(Stored dataset items)
○ ○ ○ ○
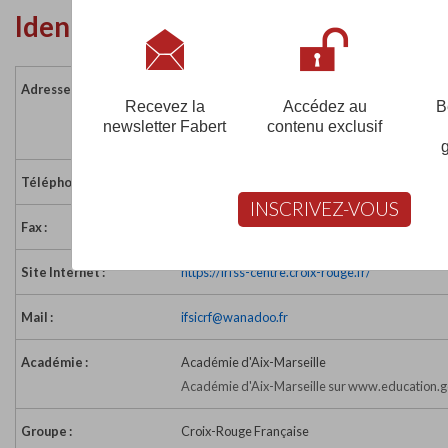
Identité de l'établissement
Adresse :
208 boulevard Chave
Recevez la
Accédez au
B
13006 MARSEILLE
newsletter Fabert
contenu exclusif
France
Téléphone :
04 91 47 28 02
INSCRIVEZ-VOUS
Fax :
04 91 85 94 26
Site Internet :
https://irfss-centre.croix-rouge.fr/
Mail :
ifsicrf@wanadoo.fr
Académie :
Académie d'Aix-Marseille
Académie d'Aix-Marseille sur www.education.g
Groupe :
Croix-Rouge Française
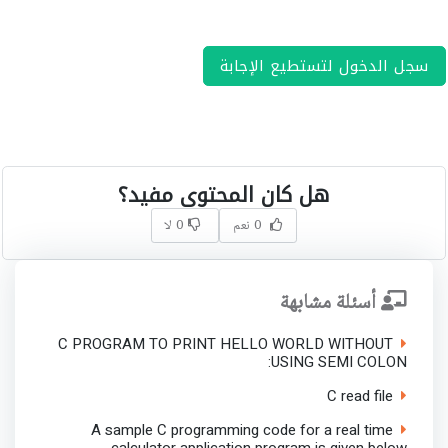
سجل الدخول لتستطيع الإجابة
هل كان المحتوى مفيد؟
0 نعم
0 لا
أسئلة مشابهة
C PROGRAM TO PRINT HELLO WORLD WITHOUT
USING SEMI COLON:
C read file
A sample C programming code for a real time
calculator application program is given below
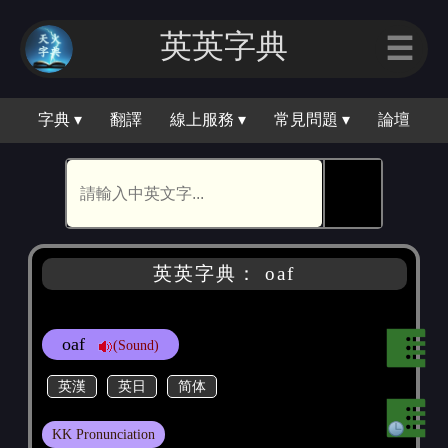
英英字典
☰
字典 ▾
翻譯
線上服務 ▾
常見問題 ▾
論壇
🕵
英英字典： oaf
oaf
(Sound)
英漢
英日
简体
KK Pronunciation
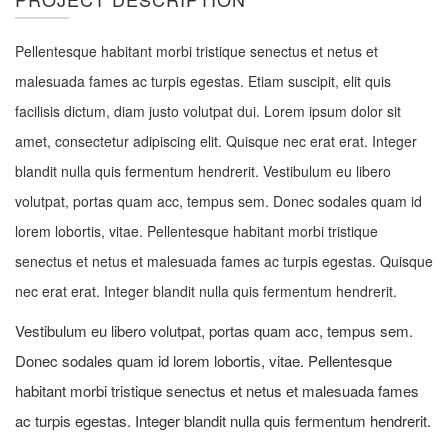
Pellentesque habitant morbi tristique senectus et netus et
malesuada fames ac turpis egestas. Etiam suscipit, elit quis
facilisis dictum, diam justo volutpat dui. Lorem ipsum dolor sit
amet, consectetur adipiscing elit. Quisque nec erat erat. Integer
blandit nulla quis fermentum hendrerit. Vestibulum eu libero
volutpat, portas quam acc, tempus sem. Donec sodales quam id
lorem lobortis, vitae. Pellentesque habitant morbi tristique
senectus et netus et malesuada fames ac turpis egestas. Quisque
nec erat erat. Integer blandit nulla quis fermentum hendrerit.
Vestibulum eu libero volutpat, portas quam acc, tempus sem.
Donec sodales quam id lorem lobortis, vitae. Pellentesque
habitant morbi tristique senectus et netus et malesuada fames
ac turpis egestas. Integer blandit nulla quis fermentum hendrerit.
○ ○ ○ ○
How to complete this task: Every line above in the stretch from the one with "KK Pronunciation" through the one with "Vestibulum eu libero volutpat, portas" is to be transcribed exactly, ends included. No picture is copied.

Solution for this problem:
KK Pronunciation
Pellentesque habitant morbi tristique senectus et netus et
malesuada fames ac turpis egestas. Etiam suscipit, elit quis
facilisis dictum, diam justo volutpat dui. Lorem ipsum dolor sit
amet, consectetur adipiscing elit. Quisque nec erat erat. Integer
blandit nulla quis fermentum hendrerit. Vestibulum eu libero
volutpat, portas quam acc, tempus sem. Donec sodales quam id
lorem lobortis, vitae. Pellentesque habitant morbi tristique
senectus et netus et malesuada fames ac turpis egestas. Quisque
nec erat erat. Integer blandit nulla quis fermentum hendrerit.
Vestibulum eu libero volutpat, portas quam acc, tempus sem.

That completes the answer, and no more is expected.